This 7” print surfaced recently, I hadn’t laid eyes on it in a long time: 3 super-eight frames show my thirty-one year old self, holding a handgun, with a dangling price tag. Depicted are stills from Jennifer Montgomery’s 1989 film Home Avenue, in which she retraces the scene of a crime, a rape at gunpoint perpetrated against her when she a college student in Middletown, CT. In the film she returns to the site, the titular Home Avenue, only blocks from her family’s house, and narrates her memory of the event in a straightforward, dispassionate tone. I held the super-eight camera, and later witnessed her hand-processing of the color film in a tiny, bare-bones darkroom. The technique of hand-processing color movie film is crude: you unspool and bundle it into a can, the kind used for still-camera B&W film, and develop it in color chemistry. I was awed by Jennifer’s throw-caution-to-the-wind attitude – she’d invested some time and effort into staging the shots – but the risk paid off, the processed film yielded up images utterly transformed by reversal of color, day-glow psychedelic color, over-printing of images and sprocket holes, all manner of hoped-for and unknowable accidents.
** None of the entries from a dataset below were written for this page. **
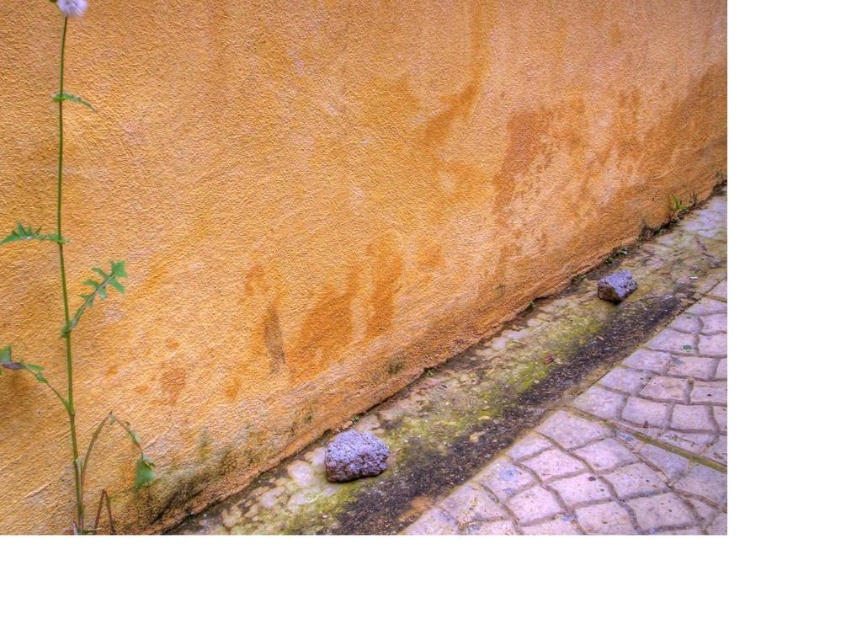 Based on the photo, you are standing on the walkway and looking at the wall. Which object, the gray rough rock at lower right or the white fluffy flower at upper left, is closer to you?

The gray rough rock at lower right is closer to you because the white fluffy flower at upper left is behind it. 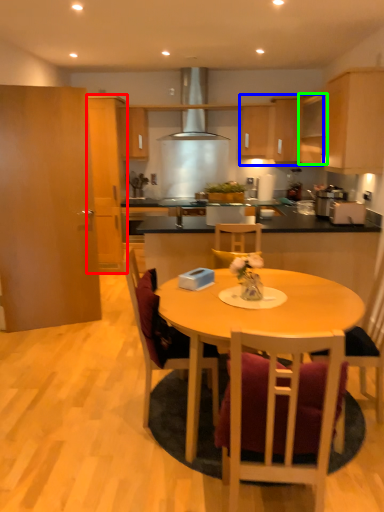 Question: Considering the real-world distances, which object is farthest from cabinetry (highlighted by a red box)? cabinetry (highlighted by a blue box) or cabinetry (highlighted by a green box)?

Choices:
 (A) cabinetry
 (B) cabinetry

Answer: (B) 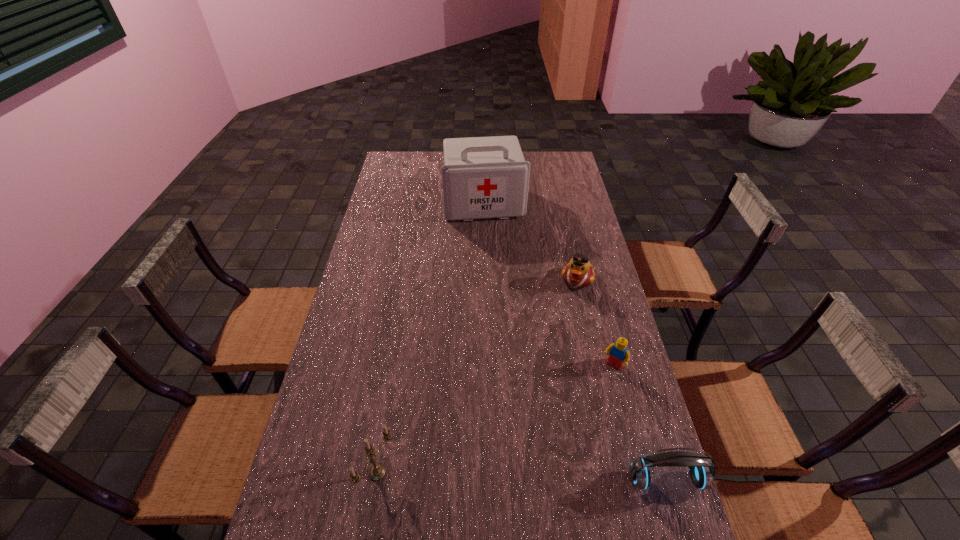 Image resolution: width=960 pixels, height=540 pixels. I want to click on candle, so click(377, 472).

Where is `the leftmost object`? the leftmost object is located at coordinates (377, 472).

Locate an element on the screen. headset is located at coordinates (701, 468).

This screenshot has height=540, width=960. What are the coordinates of `the farthest object` in the screenshot? It's located at [x=483, y=177].

Locate an element on the screen. The image size is (960, 540). the tallest object is located at coordinates (483, 177).

Where is `the third farthest object`? the third farthest object is located at coordinates (618, 353).

This screenshot has height=540, width=960. In order to click on the second farthest object in this screenshot , I will do `click(578, 273)`.

Where is `vacant space situated on the back of the candle`? vacant space situated on the back of the candle is located at coordinates (398, 344).

This screenshot has height=540, width=960. I want to click on vacant space located on the ear cups of the headset, so click(680, 527).

Identify the location of vacant area situated 0.390m on the front-facing side of the farthest object. The image size is (960, 540). (501, 292).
I have barely a memory of the scene in the gun shop, or where it was, but it was all part of Jennifer’s inimitable method of reenactment, of piecing together a narrative from fragments in order to create an essay film, a medium she prized for its ability to “bring together writing, performance and the visual” all in one work.

Elsewhere, in an Afterimage interview, Jennifer complicated and nuanced her method by saying: “the visual is the balm, verbiage is the threat.”

Every time I am on the cusp of something new, I remember her insight and I keep it in my sights, even if I fail again and again to heed it.

Moyra Davey
June 2020

Moyra Davey was born in Toronto in 1958, she currently lives and works in New York. She has had solo exhibitions at Fogg Art Museum, Cambridge, Massachusetts (2008); Kunsthalle Basel, Switzerland (2010); Tate Liverpool (2013); Institute of Contemporary Art, University of Pennsylvania, Philadelphia (2014); and Museum Moderner Kunst Stiftung Ludwig Wien, Vienna (2014), among other venues.